_Exercise material_
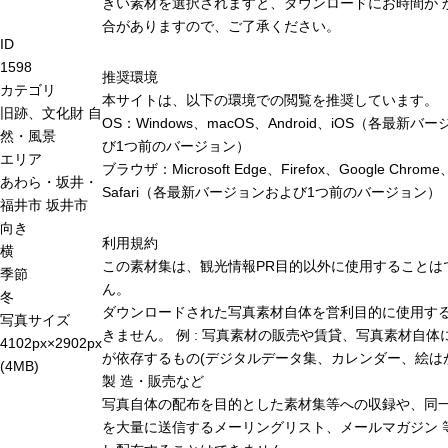
きい素材を選択されますと、ダウンロードにお時間が 
合がありますので、ご了承ください。
ID
1598
推奨環境
カテゴリ
本サイトは、以下の環境での閲覧を推奨しています。
旧跡、文化財
自
OS：Windows、macOS、Android、iOS（各最新バ
然・風景
び1つ前のバージョン）
エリア
ブラウザ：Microsoft Edge、Firefox、Google Chrome
あわら・坂井・
Safari（各最新バージョンおよび1つ前のバージョン）
福井市
坂井市
向き
利用規約
横
この素材集は、観光情報PR目的以外に使用することは
季節
ん。
冬
ダウンロードされた写真素材自体を営利目的に使用す
写真サイズ
きません。 例 : 写真素材の販売や賃貸、写真素材自体
4102px×2902px
が依存するもの(デジタルデータ集、カレンダー、絵は
(4MB)
製 造・販売など
写真自体の配布を目的とした素材集等への収録や、同
を大量に送信するメーリングリスト、メールマガジン 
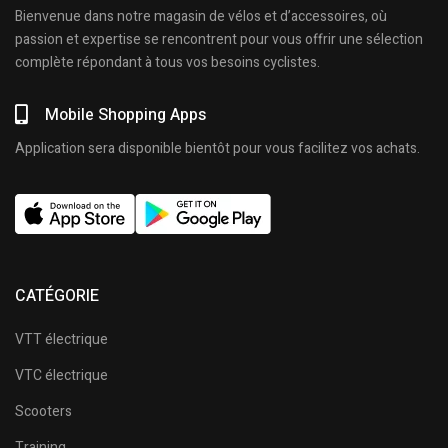
Bienvenue dans notre magasin de vélos et d’accessoires, où
passion et expertise se rencontrent pour vous offrir une sélection
complète répondant à tous vos besoins cyclistes.
Mobile Shopping Apps
Application sera disponible bientôt pour vous facilitez vos achats.
CATÉGORIE
VTT électrique
VTC électrique
Scooters
Training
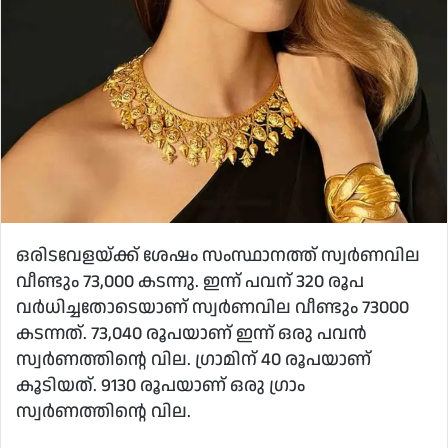
ഒരിടവേളയ്ക്ക് ശേഷം സംസ്ഥാനത്ത് സ്വര്‍ണവില
വീണ്ടും 73,000 കടന്നു. ഇന്ന് പവന് 320 രൂപ
വര്‍ധിച്ചതോടെയാണ് സ്വര്‍ണവില വീണ്ടും 73000
കടന്നത്. 73,040 രൂപയാണ് ഇന്ന് ഒരു പവന്‍
സ്വര്‍ണത്തിന്റെ വില. ഗ്രാമിന് 40 രൂപയാണ്
കൂടിയത്. 9130 രൂപയാണ് ഒരു ഗ്രാം
സ്വര്‍ണത്തിന്റെ വില.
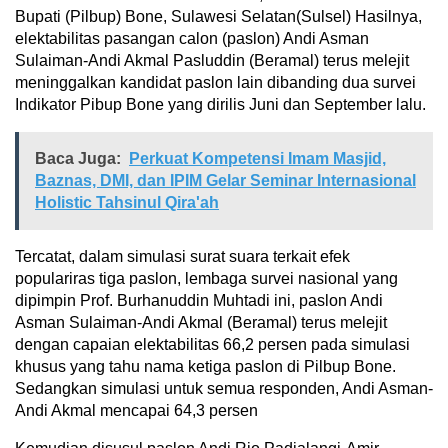
Bupati (Pilbup) Bone, Sulawesi Selatan(Sulsel) Hasilnya,
elektabilitas pasangan calon (paslon) Andi Asman
Sulaiman-Andi Akmal Pasluddin (Beramal) terus melejit
meninggalkan kandidat paslon lain dibanding dua survei
Indikator Pibup Bone yang dirilis Juni dan September lalu.
Baca Juga:
Perkuat Kompetensi Imam Masjid,
Baznas, DMI, dan IPIM Gelar Seminar Internasional
Holistic Tahsinul Qira'ah
Tercatat, dalam simulasi surat suara terkait efek
populariras tiga paslon, lembaga survei nasional yang
dipimpin Prof. Burhanuddin Muhtadi ini, paslon Andi
Asman Sulaiman-Andi Akmal (Beramal) terus melejit
dengan capaian elektabilitas 66,2 persen pada simulasi
khusus yang tahu nama ketiga paslon di Pilbup Bone.
Sedangkan simulasi untuk semua responden, Andi Asman-
Andi Akmal mencapai 64,3 persen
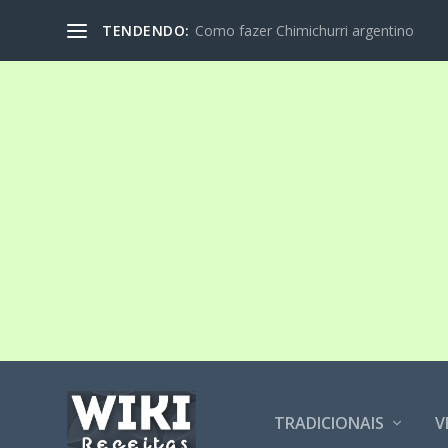
TENDENDO:
Como fazer Chimichurri argentino
TRADICIONAIS
V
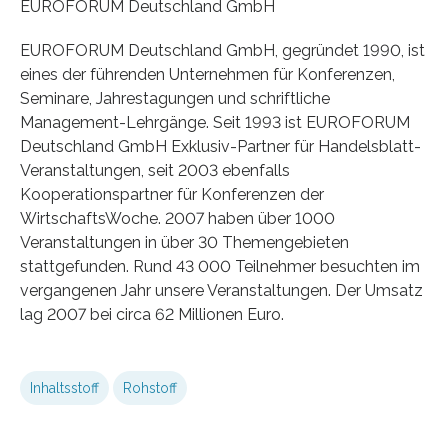
EUROFORUM Deutschland GmbH
EUROFORUM Deutschland GmbH, gegründet 1990, ist
eines der führenden Unternehmen für Konferenzen,
Seminare, Jahrestagungen und schriftliche
Management-Lehrgänge. Seit 1993 ist EUROFORUM
Deutschland GmbH Exklusiv-Partner für Handelsblatt-
Veranstaltungen, seit 2003 ebenfalls
Kooperationspartner für Konferenzen der
WirtschaftsWoche. 2007 haben über 1000
Veranstaltungen in über 30 Themengebieten
stattgefunden. Rund 43 000 Teilnehmer besuchten im
vergangenen Jahr unsere Veranstaltungen. Der Umsatz
lag 2007 bei circa 62 Millionen Euro.
Inhaltsstoff
Rohstoff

_Exercise_
Please copy every line in the entries where "persen" appears.

_Solution to the problem_
dengan capaian elektabilitas 66,2 persen pada simulasi
Andi Akmal mencapai 64,3 persen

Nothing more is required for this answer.